A Bayesian cultivates lightness, but a warrior monk has weight. Can these two opposing and perhaps contradictory natures be united to create some kind of unstoppable Kwisatz Haderach?

 

There are different ways of being that are appropriate to different times and/or circumstances. There are times for doubt and times for action.

Comment by Chris_Leong on Mark Xu's Shortform · 2024-10-06T03:49:07.843Z · LW · GW

I would suggest 50% of researchers working on a broader definition of control: including "control", technical governance work and technical outreach (scary demos, model organisms of misalignment). 

Comment by Chris_Leong on Shapley Value Attribution in Chain of Thought · 2024-09-17T10:45:04.138Z · LW · GW

I’m confused by your use of Shapley values. Shapley values assume that the “coalition” can form in any order, but that doesn’t seem like a good fit for language models where order is important.

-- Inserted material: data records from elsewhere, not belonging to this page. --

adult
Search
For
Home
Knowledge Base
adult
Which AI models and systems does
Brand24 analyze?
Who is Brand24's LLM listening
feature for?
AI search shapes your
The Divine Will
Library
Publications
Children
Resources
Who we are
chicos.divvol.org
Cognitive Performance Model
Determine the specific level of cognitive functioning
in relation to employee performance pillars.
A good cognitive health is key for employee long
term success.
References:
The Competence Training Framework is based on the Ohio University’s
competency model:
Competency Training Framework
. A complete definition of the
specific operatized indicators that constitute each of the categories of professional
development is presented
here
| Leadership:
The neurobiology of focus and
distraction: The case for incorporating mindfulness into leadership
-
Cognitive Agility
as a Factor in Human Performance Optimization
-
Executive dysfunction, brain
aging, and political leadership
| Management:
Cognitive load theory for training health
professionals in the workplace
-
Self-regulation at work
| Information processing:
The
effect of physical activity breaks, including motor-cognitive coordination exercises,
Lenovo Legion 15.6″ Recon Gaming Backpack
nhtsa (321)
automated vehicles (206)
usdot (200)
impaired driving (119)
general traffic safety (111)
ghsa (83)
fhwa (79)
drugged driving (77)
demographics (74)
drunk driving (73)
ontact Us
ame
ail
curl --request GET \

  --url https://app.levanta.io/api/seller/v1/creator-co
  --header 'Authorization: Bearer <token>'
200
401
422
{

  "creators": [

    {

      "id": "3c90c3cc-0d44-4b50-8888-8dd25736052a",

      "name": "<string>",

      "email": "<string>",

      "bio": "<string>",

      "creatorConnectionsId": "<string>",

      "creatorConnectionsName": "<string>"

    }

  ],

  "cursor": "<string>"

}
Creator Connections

Comment by Chris_Leong on On the destruction of America’s best high school · 2024-09-16T03:57:10.038Z · LW · GW

I don't think these articles should make up a high proportion of the content on Less Wrong, but I think it's good if things like this are occasionally discussed.

Comment by Chris_Leong on How difficult is AI Alignment? · 2024-09-15T09:05:46.289Z · LW · GW

Great article.

One point of disagreement: I suspect that the difficulty of the required high-impact tasks likely relates more to what someone thinks about the offense-defense balance than the alignment difficulty per se.

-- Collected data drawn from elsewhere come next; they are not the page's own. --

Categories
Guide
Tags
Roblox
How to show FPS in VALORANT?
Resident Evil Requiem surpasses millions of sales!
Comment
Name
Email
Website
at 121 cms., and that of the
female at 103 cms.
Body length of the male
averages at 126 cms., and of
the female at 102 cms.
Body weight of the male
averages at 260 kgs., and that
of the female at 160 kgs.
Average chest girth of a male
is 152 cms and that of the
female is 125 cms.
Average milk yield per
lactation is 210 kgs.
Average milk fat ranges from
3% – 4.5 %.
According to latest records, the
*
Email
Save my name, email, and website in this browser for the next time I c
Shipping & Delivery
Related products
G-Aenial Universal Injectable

Comment by Chris_Leong on The “mind-body vicious cycle” model of RSI & back pain · 2024-09-13T04:34:32.300Z · LW · GW

Just to add to this:

Beliefs can be self-reinforcing in predictive processing theory because the higher level beliefs can shape the lower level observations. So the hypersensitisation that Delton has noted can reinforce itself.

Comment by Chris_Leong on TurnTrout's shortform feed · 2024-09-13T04:27:54.296Z · LW · GW

Steven Byrnes provides an explanation here, but I think he's neglecting the potential for belief systems/systems of interpretation to be self-reinforcing.

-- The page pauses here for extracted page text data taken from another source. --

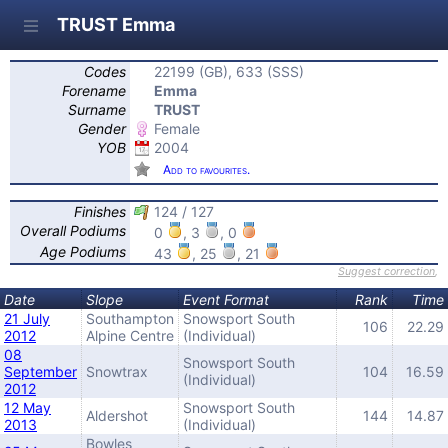
TRUST Emma
Codes
22199 (GB), 633 (SSS)
Forename
Emma
Surname
TRUST
Gender
Female
YOB
2004
Add to favourites.
Finishes
124 / 127
Overall Podiums
0
, 3
, 0
Age Podiums
43
, 25
, 21
Suggest correction
,
Date
Slope
Event Format
Rank
Time
21 July
Southampton
Snowsport South
106
22.29
2012
Alpine Centre
(Individual)
08
Snowsport South
September
Snowtrax
104
16.59
(Individual)
2012
12 May
Snowsport South
Aldershot
144
14.87
2013
(Individual)
Bowles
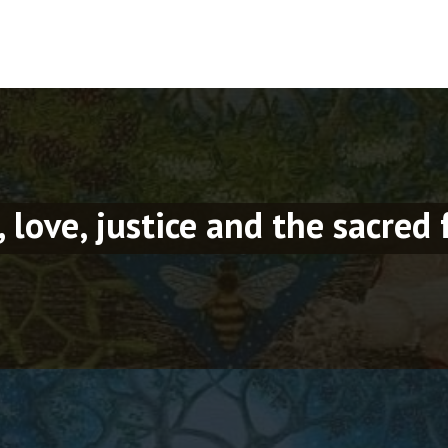
, love, justice and the sacred 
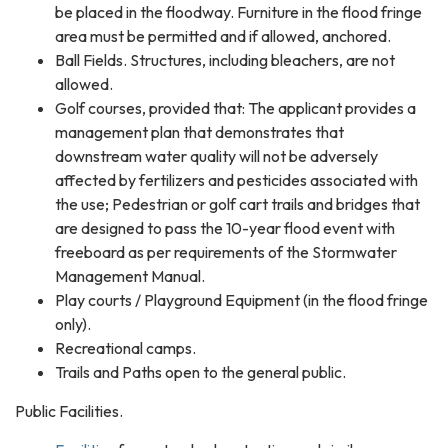
be placed in the floodway. Furniture in the flood fringe
area must be permitted and if allowed, anchored.
Ball Fields. Structures, including bleachers, are not
allowed.
Golf courses, provided that: The applicant provides a
management plan that demonstrates that
downstream water quality will not be adversely
affected by fertilizers and pesticides associated with
the use; Pedestrian or golf cart trails and bridges that
are designed to pass the 10-year flood event with
freeboard as per requirements of the Stormwater
Management Manual.
Play courts / Playground Equipment (in the flood fringe
only).
Recreational camps.
Trails and Paths open to the general public.
Public Facilities.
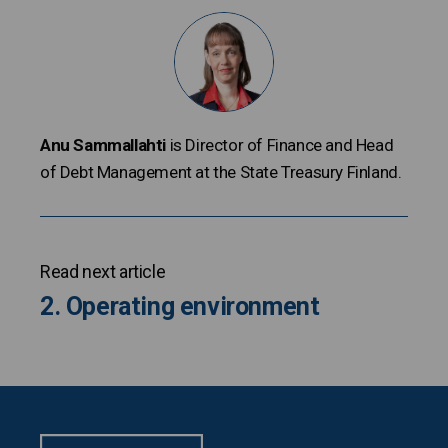
Anu Sammallahti
is Director of Finance and Head
of Debt Management at the State Treasury Finland.
Read next article
2. Operating environment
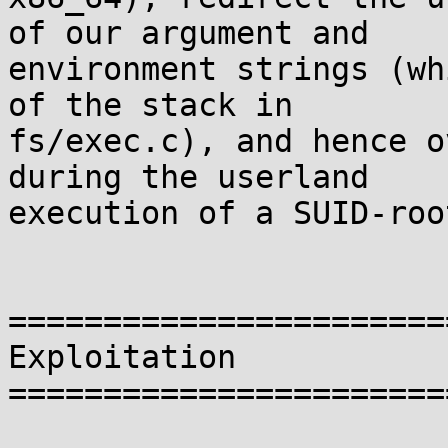
of our argument and

environment strings (wh
of the stack in

fs/exec.c), and hence o
during the userland

execution of a SUID-roo
=======================
Exploitation

=======================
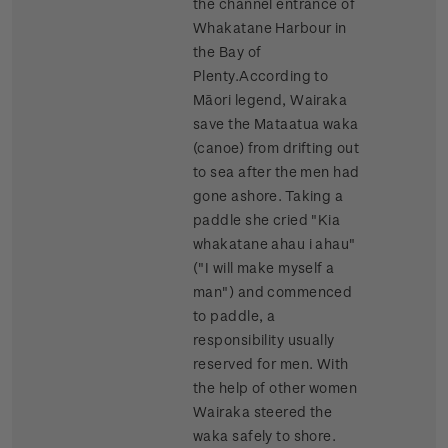
the channel entrance of
Whakatane Harbour in
the Bay of
Plenty.According to
Māori legend, Wairaka
save the Mataatua waka
(canoe) from drifting out
to sea after the men had
gone ashore. Taking a
paddle she cried "Kia
whakatane ahau i ahau"
("I will make myself a
man") and commenced
to paddle, a
responsibility usually
reserved for men. With
the help of other women
Wairaka steered the
waka safely to shore.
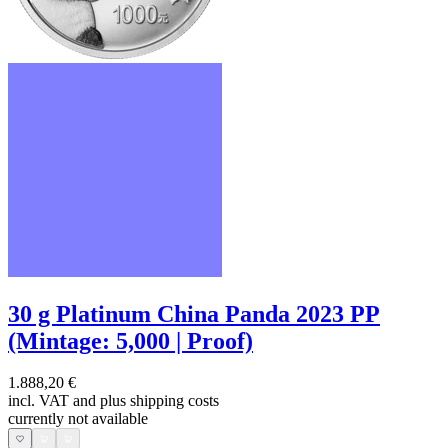
30 g Platinum China Panda 2023 PP
(Mintage: 5,000 | Proof)
1.888,20 €
incl. VAT and
plus shipping costs
currently not available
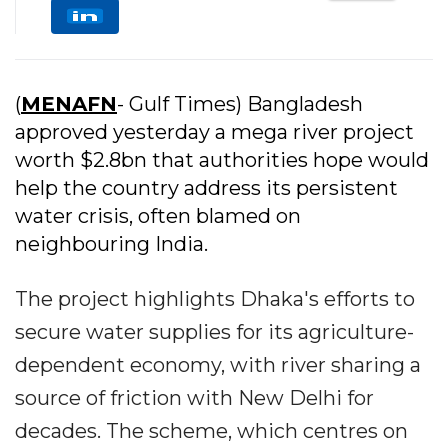
(
MENAFN
- Gulf Times) Bangladesh
approved yesterday a mega river project
worth $2.8bn that authorities hope would
help the country address its persistent
water crisis, often blamed on
neighbouring India.
The project highlights Dhaka's efforts to
secure water supplies for its agriculture-
dependent economy, with river sharing a
source of friction with New Delhi for
decades. The scheme, which centres on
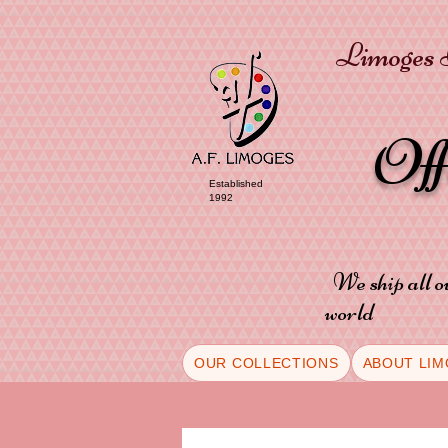
Limoges P
Of
Established
1992
We ship all o
world
OUR COLLECTIONS
ABOUT LIM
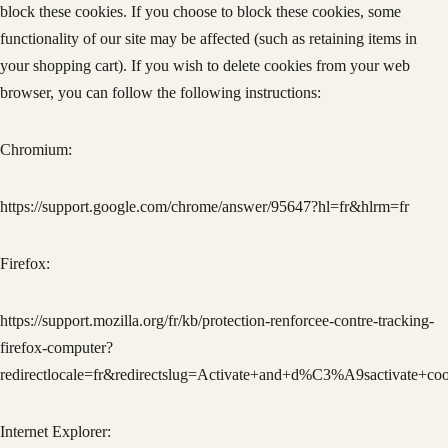
block these cookies. If you choose to block these cookies, some
functionality of our site may be affected (such as retaining items in
your shopping cart). If you wish to delete cookies from your web
browser, you can follow the following instructions:
Chromium:
https://support.google.com/chrome/answer/95647?hl=fr&hlrm=fr
Firefox:
https://support.mozilla.org/fr/kb/protection-renforcee-contre-tracking-
firefox-computer?
redirectlocale=fr&redirectslug=Activate+and+d%C3%A9sactivate+coo
Internet Explorer:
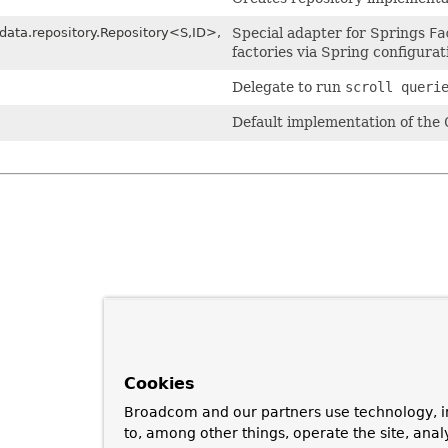
ata.repository.Repository<S,
ID>,
Special adapter for Springs
Fa
factories via Spring configurat
Delegate to run
scroll queri
Default implementation of the
Cookies
Broadcom and our partners use technology, i
to, among other things, operate the site, anal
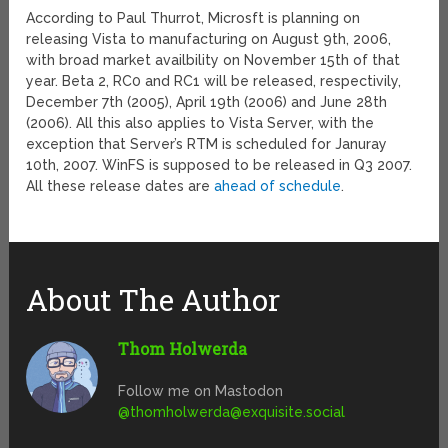
According to Paul Thurrot, Microsft is planning on
releasing Vista to manufacturing on August 9th, 2006,
with broad market availbility on November 15th of that
year. Beta 2, RC0 and RC1 will be released, respectivily,
December 7th (2005), April 19th (2006) and June 28th
(2006). All this also applies to Vista Server, with the
exception that Server’s RTM is scheduled for Januray
10th, 2007. WinFS is supposed to be released in Q3 2007.
All these release dates are
ahead of schedule
.
About The Author
Thom Holwerda
Follow me on Mastodon
@
thomholwerda@exquisite.social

Predictive processing claims that our expectations influence what we observe, so experiencing pain in a scenario can result in the opposite of a placebo effect where the pain sensitizes us.  Some degree of sensitization is evolutionary advantageous - if you've hurt a part of your body, then being more sensitive makes you more likely to detect if you're putting too much strain on it. However, it can also make you experience pain as the result of minor sensations that aren't actually indicative of anything wrong. In the worst case, this pain ends up being self-reinforcing.

https://www.lesswrong.com/posts/BgBJqPv5ogsX4fLka/the-mind-body-vicious-cycle-model-of-rsi-and-back-pain

Comment by Chris_Leong on AI Constitutions are a tool to reduce societal scale risk · 2024-09-11T15:41:18.400Z · LW · GW

Interesting work.

This post has made me realise that constitutional design is surprisingly neglected in the AI safety community.

Designing the right constitution won't save the world by itself, but it's a potentially easy win that could put us in a better strategic situation down the line.

Comment by Chris_Leong on Seeking Mechanism Designer for Research into Internalizing Catastrophic Externalities · 2024-09-11T15:39:10.669Z · LW · GW

I guess I'm worried that allowing insurance for disasters above a certain size could go pretty badly if it increases the chance of labs being reckless.

Comment by Chris_Leong on t14n's Shortform · 2024-09-04T02:42:08.105Z · LW · GW

Thank you for your service!

For what it's worth, I feel that the bar for being a valuable member of the AI Safety Community, is much more attainable than the bar of working in AI Safety full-time.